Track Chair: Kristen Maines, Infrastructure Consulting & Engineering

2016 was a strong year for federal transportation funding under President Obama. However, states still face a shortfall between existing transportation revenues and projected needs. Funding and finance options for transportation projects include traditional revenues such as gas taxes and other taxes on motor fuels, motor vehicle fees and tolls, and less traditional approaches like per-mile charges and taxes on alternative fuels. States also are considering finance solutions that borrow against or otherwise leverage revenues, such as bonds, federal credit assistance, state infrastructure banks and public-private partnerships (National Conference of State Legislatures, 2017).

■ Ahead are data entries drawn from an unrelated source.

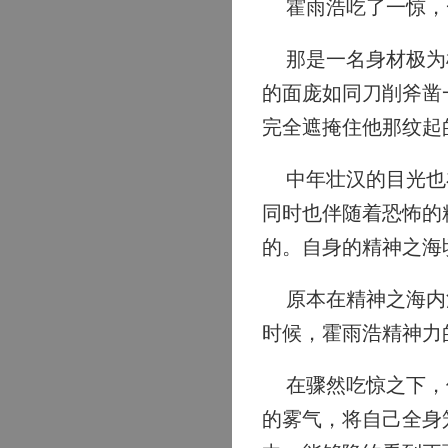
霍雨浩吃了一惊，
那是一名身材极为雄
的面庞如同刀削斧凿
完全遮掩住他那纹起
中年壮汉的目光也在
同时也伴随着恐怖的
的。自身的精神之海
原本在精神之海内沉
时候，霍雨浩精神力
在骤然吃惊之下，他
的雾气，将自己全身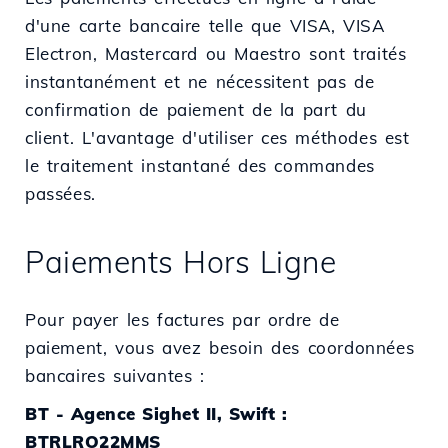
d'une carte bancaire telle que VISA, VISA
Electron, Mastercard ou Maestro sont traités
instantanément et ne nécessitent pas de
confirmation de paiement de la part du
client. L'avantage d'utiliser ces méthodes est
le traitement instantané des commandes
passées.
Paiements Hors Ligne
Pour payer les factures par ordre de
paiement, vous avez besoin des coordonnées
bancaires suivantes :
BT - Agence Sighet II, Swift :
BTRLRO22MMS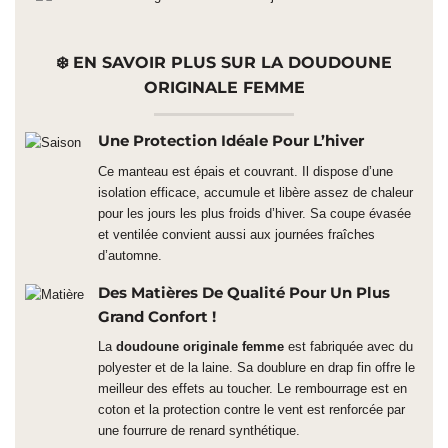
❄️ EN SAVOIR PLUS SUR LA DOUDOUNE
ORIGINALE FEMME
Une Protection Idéale Pour L’hiver
Ce manteau est épais et couvrant. Il dispose d’une
isolation efficace, accumule et libère assez de chaleur
pour les jours les plus froids d’hiver. Sa coupe évasée
et ventilée convient aussi aux journées fraîches
d’automne.
Des Matières De Qualité Pour Un Plus
Grand Confort !
La
doudoune originale femme
est fabriquée avec du
polyester et de la laine. Sa doublure en drap fin offre le
meilleur des effets au toucher. Le rembourrage est en
coton et la protection contre le vent est renforcée par
une fourrure de renard synthétique.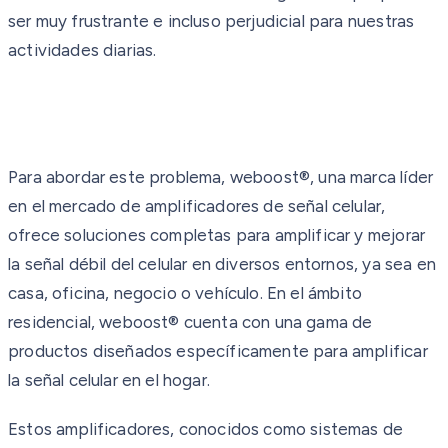
ser muy frustrante e incluso perjudicial para nuestras
actividades diarias.
Para abordar este problema, weboost®, una marca líder
en el mercado de amplificadores de señal celular,
ofrece soluciones completas para amplificar y mejorar
la señal débil del celular en diversos entornos, ya sea en
casa, oficina, negocio o vehículo. En el ámbito
residencial, weboost® cuenta con una gama de
productos diseñados específicamente para amplificar
la señal celular en el hogar.
Estos amplificadores, conocidos como sistemas de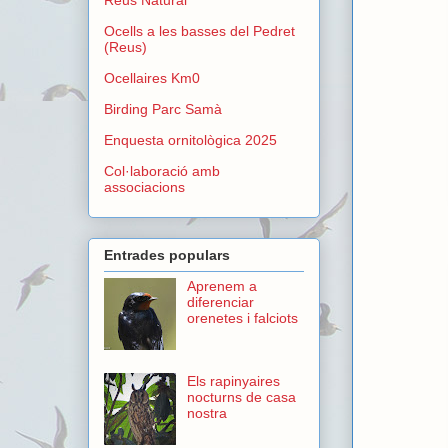
Ocells a les basses del Pedret
(Reus)
Ocellaires Km0
Birding Parc Samà
Enquesta ornitològica 2025
Col·laboració amb
associacions
Entrades populars
Aprenem a
diferenciar
orenetes i falciots
Els rapinyaires
nocturns de casa
nostra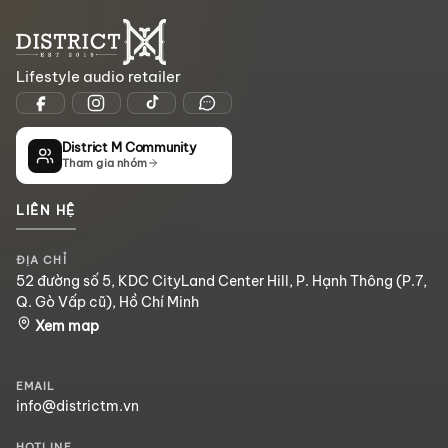
Lifestyle audio retailer
District M Community
Tham gia nhóm
LIÊN HỆ
ĐỊA CHỈ
52 đường số 5, KDC CityLand Center Hill, P. Hạnh Thông (P.7,
Q. Gò Vấp cũ), Hồ Chí Minh
Xem map
EMAIL
info@districtm.vn
HOTLINE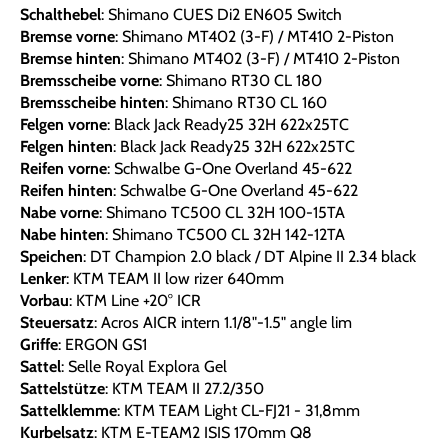
Schalthebel
: Shimano CUES Di2 EN605 Switch
Bremse vorne
: Shimano MT402 (3-F) / MT410 2-Piston
Bremse hinten
: Shimano MT402 (3-F) / MT410 2-Piston
Bremsscheibe vorne
: Shimano RT30 CL 180
Bremsscheibe hinten
: Shimano RT30 CL 160
Felgen vorne
: Black Jack Ready25 32H 622x25TC
Felgen hinten
: Black Jack Ready25 32H 622x25TC
Reifen vorne
: Schwalbe G-One Overland 45-622
Reifen hinten
: Schwalbe G-One Overland 45-622
Nabe vorne
: Shimano TC500 CL 32H 100-15TA
Nabe hinten
: Shimano TC500 CL 32H 142-12TA
Speichen
: DT Champion 2.0 black / DT Alpine II 2.34 black
Lenker
: KTM TEAM II low rizer 640mm
Vorbau
: KTM Line +20° ICR
Steuersatz
: Acros AICR intern 1.1/8"-1.5" angle lim
Griffe
: ERGON GS1
Sattel
: Selle Royal Explora Gel
Sattelstütze
: KTM TEAM II 27.2/350
Sattelklemme
: KTM TEAM Light CL-FJ21 - 31,8mm
Kurbelsatz
: KTM E-TEAM2 ISIS 170mm Q8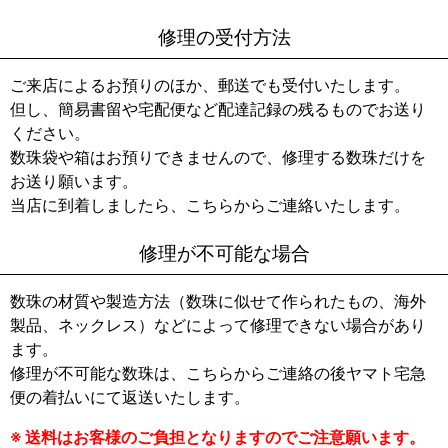
修理の受付方法
ご来店によるお預りのほか、郵送でも受付いたします。
但し、簡易書留や宅配便など配達記録の残るものでお送り
ください。
数珠袋や箱はお預りできませんので、修理する数珠だけを
お送り願います。
当店に到着しましたら、こちらからご連絡いたします。
修理が不可能な場合
数珠の材質や製造方法（数珠に似せて作られたもの、海外
製品、ネックレス）などによって修理できない場合があり
ます。
修理が不可能な数珠は、こちらからご連絡の後ヤマト宅急
便の着払いにて返送いたします。
※ 送料はお客様のご負担となりますのでご注意願います。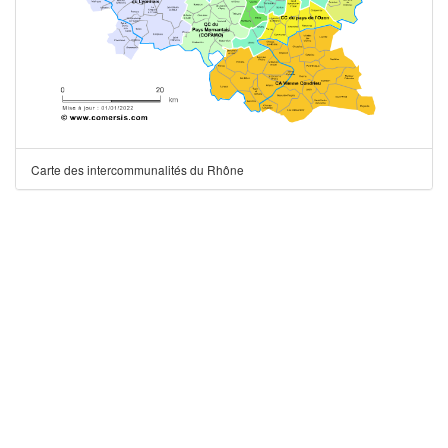
Carte des intercommunalités du Rhône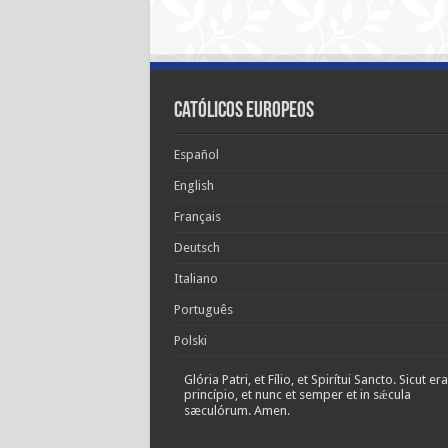
Católicos Europeos
Español
English
Français
Deutsch
Italiano
Português
Polski
Glória Patri, et Fílio, et Spirítui Sancto. Sicut era
princípio, et nunc et semper et in sǽcula
sæculórum. Amen.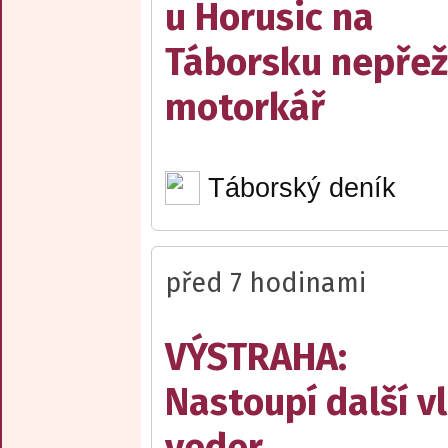
u Horusic na
Táborsku nepřež
motorkář
Táborský deník
před 7 hodinami
VÝSTRAHA:
Nastoupí další v
veder.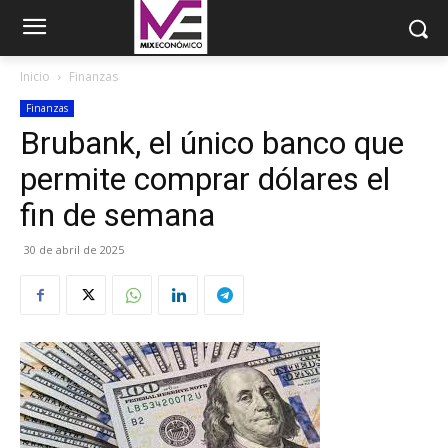
Inicio
Finanzas
Finanzas
Brubank, el único banco que
permite comprar dólares el
fin de semana
30 de abril de 2025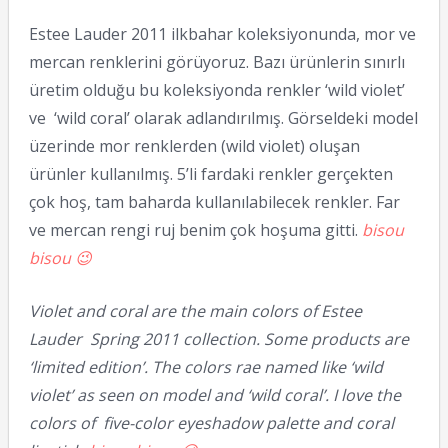
Estee Lauder 2011 ilkbahar koleksiyonunda, mor ve
mercan renklerini görüyoruz. Bazı ürünlerin sınırlı
üretim olduğu bu koleksiyonda renkler ‘wild violet’
ve ‘wild coral’ olarak adlandırılmış. Görseldeki model
üzerinde mor renklerden (wild violet) oluşan
ürünler kullanılmış. 5’li fardaki renkler gerçekten
çok hoş, tam baharda kullanılabilecek renkler. Far
ve mercan rengi ruj benim çok hoşuma gitti.
bisou
bisou 😉
Violet and coral are the main colors of Estee
Lauder Spring 2011 collection. Some products are
‘limited edition’. The colors rae named like ‘wild
violet’ as seen on model and ‘wild coral’. I love the
colors of five-color eyeshadow palette and coral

This year, we have four unique sessions in the Transportation Track covering a variety of transportation-related topics. Roadway Projects and NEPA: Navigating the Process will present case studies of three roadway projects—each dealing with issues and challenges that many planners face. Emerging Issues in Transportation Projects will focus on trends in transportation planning including alternatives to Level of Service as the primary metric for assessing transportation facilities, and the findings of a recent survey of 46 committees of the Transportation Research Board of the National Academies regarding environmental “performance”. The third session, Case Studies in Transportation Projects will have two presentations dealing with historic bridges. We will hear an evaluation of states’ approaches to navigating historic bridge projects with some guidance for professionals to improve project outcomes; and a discussion of the challenges of replacing a historic bridge in an environmentally-sensitive and dynamic coastal environment. The track will wrap up with Evaluating Impacts of Transportation Projects which will explore issues in the world of air transportation and differences between handling transportation projects under the California Environmental Quality Act (CEQA) and NEPA.


 

Water Resources
Track Chair: Jonathan Welker, Breakpoint Surveying & Underground

Innovation and technology are aiding the water resource community by adding new procedures and tools to their repertoire.  In efforts to reduce flooding and reduce potential health hazards, engineers use these tools to build more efficient infrastructure.  This session will highlight projects throughout the country that have been effective in incorporating blue and green drainage structures, technology into storm water Best Management Practices, and incorporation of updated regulation in storm water permitting.